Fritz v. Sroczyk

202 So. 2d 796, 1967 Fla. App. LEXIS 4339
CourtDistrict Court of Appeal of Florida
DecidedOctober 3, 1967
DocketNo. I-373
StatusPublished
Cited by3 cases

This text of 202 So. 2d 796 (Fritz v. Sroczyk) is published on Counsel Stack Legal Research, covering District Court of Appeal of Florida primary law. Counsel Stack provides free access to over 12 million legal documents including statutes, case law, regulations, and constitutions.

Bluebook
Fritz v. Sroczyk, 202 So. 2d 796, 1967 Fla. App. LEXIS 4339 (Fla. Ct. App. 1967).

Opinions

WIGGINTON, Chief Judge.

Defendant in the trial court has appealed a final judgment entered upon a jury verdict rendered in favor of the plaintiff. The sole point presented for our decision is whether the trial court erred in denying defendant’s motion to dismiss the action for failure of plaintiff to prosecute within a period of one year during the pendency of the cause in the trial court.
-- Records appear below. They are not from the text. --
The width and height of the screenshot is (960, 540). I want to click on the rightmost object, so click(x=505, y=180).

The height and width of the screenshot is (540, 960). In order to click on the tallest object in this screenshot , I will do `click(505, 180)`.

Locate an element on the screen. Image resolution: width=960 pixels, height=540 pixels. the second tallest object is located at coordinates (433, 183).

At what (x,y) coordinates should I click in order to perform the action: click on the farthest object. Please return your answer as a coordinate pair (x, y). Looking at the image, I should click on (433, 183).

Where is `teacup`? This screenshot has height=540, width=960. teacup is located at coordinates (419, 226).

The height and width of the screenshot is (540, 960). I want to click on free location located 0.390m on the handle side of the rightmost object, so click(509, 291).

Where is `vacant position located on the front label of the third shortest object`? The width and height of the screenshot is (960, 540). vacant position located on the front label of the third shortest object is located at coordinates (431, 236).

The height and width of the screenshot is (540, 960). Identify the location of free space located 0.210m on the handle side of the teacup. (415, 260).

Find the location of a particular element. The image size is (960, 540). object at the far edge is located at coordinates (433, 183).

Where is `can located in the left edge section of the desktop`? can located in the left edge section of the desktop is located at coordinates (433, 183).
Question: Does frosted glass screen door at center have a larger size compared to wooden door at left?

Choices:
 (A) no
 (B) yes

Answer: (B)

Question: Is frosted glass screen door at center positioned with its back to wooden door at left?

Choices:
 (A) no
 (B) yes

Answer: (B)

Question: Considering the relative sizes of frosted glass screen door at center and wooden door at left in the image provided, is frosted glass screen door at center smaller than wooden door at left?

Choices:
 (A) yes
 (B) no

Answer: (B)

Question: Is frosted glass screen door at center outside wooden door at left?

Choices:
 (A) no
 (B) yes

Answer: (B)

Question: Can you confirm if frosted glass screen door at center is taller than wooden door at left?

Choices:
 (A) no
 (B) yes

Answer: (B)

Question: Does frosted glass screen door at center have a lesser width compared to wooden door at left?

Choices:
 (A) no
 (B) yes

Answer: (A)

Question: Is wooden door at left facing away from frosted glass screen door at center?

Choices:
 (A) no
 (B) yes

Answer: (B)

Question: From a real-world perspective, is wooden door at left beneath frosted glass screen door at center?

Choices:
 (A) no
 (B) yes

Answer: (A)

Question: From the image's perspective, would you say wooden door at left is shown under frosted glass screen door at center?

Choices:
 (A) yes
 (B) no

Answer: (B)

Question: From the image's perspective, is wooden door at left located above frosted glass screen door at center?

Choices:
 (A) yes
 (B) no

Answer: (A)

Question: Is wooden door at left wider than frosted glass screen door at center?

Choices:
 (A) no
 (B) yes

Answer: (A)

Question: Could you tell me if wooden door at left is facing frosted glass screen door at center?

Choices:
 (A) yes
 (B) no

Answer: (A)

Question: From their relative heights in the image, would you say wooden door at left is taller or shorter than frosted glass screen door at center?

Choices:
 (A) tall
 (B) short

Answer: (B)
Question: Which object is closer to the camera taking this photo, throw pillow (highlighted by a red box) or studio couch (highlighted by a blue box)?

It affirmatively appears from the record on appeal that after this suit was instituted no action was taken by the filing of pleadings, order of court, or otherwise in the prosecution of the cause during the period between April 20, 1965, and April 21, 1966. On the latter date defendant filed his motion to dismiss the cause for failure to prosecute pursuant to the provisions of the applicable statute authorizing dismissal under such circumstances.1 A hearing was held before the court on defendant’s motion which culminated in an oral announcement by the judge that the motion would be denied and plaintiff’s counsel was instructed to draft and present for execution a written order effectuating the court’s ruling. No record of the proceedings held before the court at the hearing on the motion to dismiss was reported, and the record is silent as to what testimony or evidence, if any, was presented to and considered by the trial court as a basis for its ruling. No formal written order implementing the court’s ruling was ever prepared, executed, or filed in the cause but the case proceeded to trial and rendition of the judgment appealed.

Defendant filed his notice of appeal on January 5, 1967, and assigned as error, among other things, the action of the court in denying defendant’s motion to dismiss the case for want of prosecution by his oral ruling of June 14, 1966. The record on appeal was prepared and filed in the office of the Clerk of the Circuit Court on February 3, 1967, and appellant’s brief in support of his appeal was filed in this court on March 1, 1967. By his brief appellant presents and argues the single point hereinabove mentioned based exclusively upon the contention that the trial court erred in denying his motion to dismiss the case for want of prosecution.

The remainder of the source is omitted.